Solution to Abstract Algebra by Dummit & Foote 3rd edition Chapter 4.2 Exercise 4.2.2
Solution: We use the notation $\sigma(k) = \sigma \cdot k$.
(1) $1 \mapsto 1$
(2) We have $$(1\ 2)(1) = (1\ 2) = 2,$$ $$(1\ 2)(2) = (1\ 2)(1\ 2) = 1,$$ $$(1\ 2)(3) = (1\ 2)(2\ 3) = (1\ 2\ 3) = 5,$$ $$(1\ 2)(4) = (1\ 2)(1\ 3) = (1\ 3\ 2) = 6,$$ $$(1\ 2)(5) = (1\ 2)(1\ 2\ 3) = (2\ 3) = 3,$$ and $$(1\ 2)(6) = (1\ 2)(1\ 3\ 2) = (1\ 3) = 4.$$ Thus $(1\ 2) \mapsto (1\ 2)(3\ 5)(4\ 6)$.

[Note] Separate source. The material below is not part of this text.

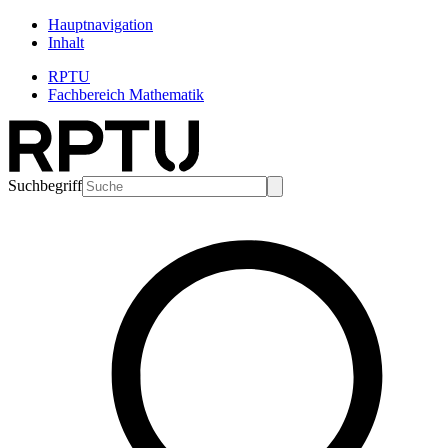
Hauptnavigation
Inhalt
RPTU
Fachbereich Mathematik
Suchbegriff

(3) We have $$(2\ 3)(1) = (2\ 3) = 3,$$ $$(2\ 3)(2) = (2\ 3)(1\ 2) = (1\ 3\ 2) = 6,$$ $$(2\ 3)(3) = (2\ 3)(2\ 3) = 1,$$ $$(2\ 3)(4) = (2\ 3)(1\ 3) = (1\ 2\ 3) = 5,$$ $$(2\ 3)(5) = (2\ 3)(1\ 2\ 3) = (1\ 3) = 4,$$ and $$(2\ 3)(6) = (2\ 3)(1\ 3\ 2) = (1\ 2) = 2.$$ Thus $(2\ 3) \mapsto (1\ 3)(2\ 6)(4\ 5)$.
(4) We have $$(1\ 3)(1) = (1\ 3) = 4,$$ $$(1\ 3)(2) = (1\ 3)(1\ 2) = (1\ 2\ 3) = 5,$$ $$(1\ 3)(3) = (1\ 3)(2\ 3) = (1\ 3\ 2) = 6,$$ $$(1\ 3)(4) = (1\ 3)(1\ 3) = 1,$$ $$(1\ 3)(5) = (1\ 3)(1\ 2\ 3) = (1\ 2) = 2,$$ and $$(1\ 3)(6) = (1\ 3)(1\ 3\ 2) = (2\ 3) = 3.$$ Thus $(1\ 3) \mapsto (1\ 4)(2\ 5)(3\ 6)$.
(5) We have $$(1\ 2\ 3)(1) = (1\ 2\ 3) = 5,$$ $$(1\ 2\ 3)(2) = (1\ 2\ 3)(1\ 2) = (1\ 3) = 4,$$ $$(1\ 2\ 3)(3) = (1\ 2\ 3)(2\ 3) = (1\ 2) = 2,$$ $$(1\ 2\ 3)(4) = (1\ 2\ 3)(1\ 3) = (2\ 3) = 3,$$ $$(1\ 2\ 3)(5) = (1\ 2\ 3)(1\ 2\ 3) = (1\ 3\ 2) = 6,$$ and $$(1\ 2\ 3)(6) = (1\ 2\ 3)(1\ 3\ 2) = 1.$$ Thus $(1\ 2\ 3) \mapsto (1\ 5\ 6)(2\ 4\ 3)$.
(6) We have $$(1\ 3\ 2)(1) = (1\ 3\ 2) = 6,$$ $$(1\ 3\ 2)(2) = (1\ 3\ 2)(1\ 2) = (2\ 3) = 3,$$ $$(1\ 3\ 2)(3) = (1\ 3\ 2)(2\ 3) = (1\ 3) = 4,$$ $$(1\ 3\ 2)(4) = (1\ 3\ 2)(1\ 3) = (1\ 2) = 2,$$ $$(1\ 3\ 2)(5) = (1\ 3\ 2)(1\ 2\ 3) = 1,$$ and $$(1\ 3\ 2)(6) = (1\ 3\ 2)(1\ 3\ 2) = (1\ 2\ 3) = 5.$$ Thus $(1\ 3\ 2) \mapsto (1\ 6\ 5)(2\ 3\ 4)$.